1 Introduction

Brain tumors are categorized into primary and secondary tumor types. Primary brain tumors originate from brain cells, whereas secondary tumors metastasize into the brain from other organs. The most common type of primary brain tumors are gliomas, which arise from brain glial cells. Gliomas can be of low-grade (LGG) and high-grade (HGG) subtypes. High grade gliomas are an aggressive type of malignant brain tumor that grow rapidly, usually require surgery and radiotherapy and have poor survival prognosis. Magnetic Resonance Imaging (MRI) is a key diagnostic tool for brain tumor analysis, monitoring and surgery planning. Usually, several complimentary 3D MRI modalities are acquired - such as T1, T1 with contrast agent (T1c), T2 and Fluid Attenuation Inversion Recover (FLAIR) - to emphasize different tissue properties and areas of tumor spread. For example the contrast agent, usually gadolinium, emphasizes hyperactive tumor subregions in T1c MRI modality.

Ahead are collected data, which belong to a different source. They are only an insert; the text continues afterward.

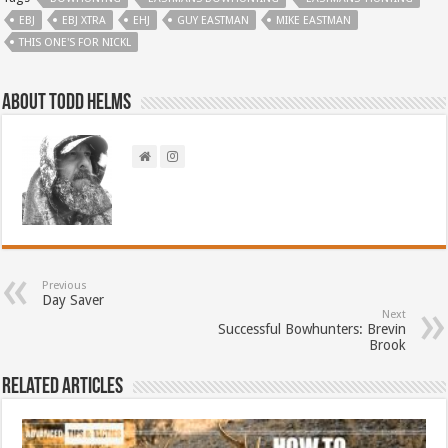
EBJ
EBJ XTRA
EHJ
GUY EASTMAN
MIKE EASTMAN
THIS ONE'S FOR NICKL
About Todd Helms
Previous
Day Saver
Next
Successful Bowhunters: Brevin
Brook
Related Articles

Automated segmentation of 3D brain tumors can save physicians time and provide an accurate reproducible solution for further tumor analysis and monitoring. Recently, deep learning based segmentation techniques surpassed traditional computer vision methods for dense semantic segmentation. Convolutional neural networks (CNN) are able to learn from examples and demonstrate state-of-the-art segmentation accuracy both in 2D natural images [6] and in 3D medical image modalities [19].

Multimodal Brain Tumor Segmentation Challenge (BraTS) aims to evaluate state-of-the-art methods for the segmentation of brain tumors by providing a 3D MRI dataset with ground truth tumor segmentation labels annotated by physicians [2,3,4,5, 18]. This year, BraTS 2018 training dataset included 285 cases (210 HGG and 75 LGG), each with four 3D MRI modalities (T1, T1c, T2 and FLAIR) rigidly aligned, resampled to \(1\times 1\times 1\) mm isotropic resolution and skull-stripped. The input image size is \(240\times 240\times 155\). The data were collected from 19 institutions, using various MRI scanners. Annotations include 3 tumor subregions: the enhancing tumor, the peritumoral edema, and the necrotic and non-enhancing tumor core. The annotations were combined into 3 nested subregions: whole tumor (WT), tumor core (TC) and enhancing tumor (ET), as shown in Fig. 2. Two additional datasets without the ground truth labels were provided for validation and testing. These datasets required participants to upload the segmentation masks to the organizers’ server for evaluations. The validation dataset (66 cases) allowed multiple submissions and was designed for intermediate evaluations. The testing dataset (191 cases) allowed only a single submission, and was used to calculate the final challenge ranking.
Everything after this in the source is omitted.